• _Exercise directions_
Find all the lines in the entries below that hold the word "Adaptive" and copy them.

• _Data for this exercise_
◇ ◇ ◇ ◇ ◇
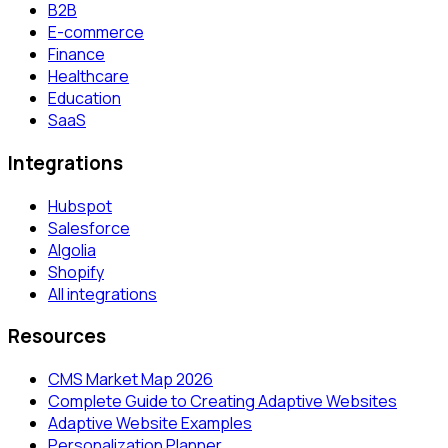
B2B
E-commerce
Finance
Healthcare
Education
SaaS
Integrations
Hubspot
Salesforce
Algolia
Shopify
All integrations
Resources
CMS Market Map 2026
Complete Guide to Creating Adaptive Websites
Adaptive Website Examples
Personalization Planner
◇ ◇ ◇ ◇ ◇
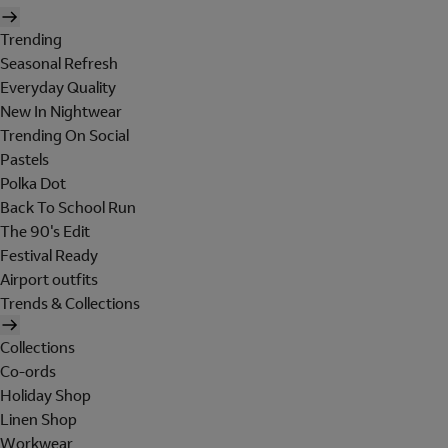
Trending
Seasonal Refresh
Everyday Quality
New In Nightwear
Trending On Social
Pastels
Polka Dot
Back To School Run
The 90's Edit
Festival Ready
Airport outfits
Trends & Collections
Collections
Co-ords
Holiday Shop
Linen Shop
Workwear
◇ ◇ ◇ ◇ ◇
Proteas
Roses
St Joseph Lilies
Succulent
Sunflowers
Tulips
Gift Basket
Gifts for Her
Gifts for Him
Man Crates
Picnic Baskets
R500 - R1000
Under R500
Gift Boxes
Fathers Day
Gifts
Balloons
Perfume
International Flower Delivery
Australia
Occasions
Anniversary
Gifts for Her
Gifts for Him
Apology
◇ ◇ ◇ ◇ ◇
• _Written answer_
Complete Guide to Creating Adaptive Websites
Adaptive Website Examples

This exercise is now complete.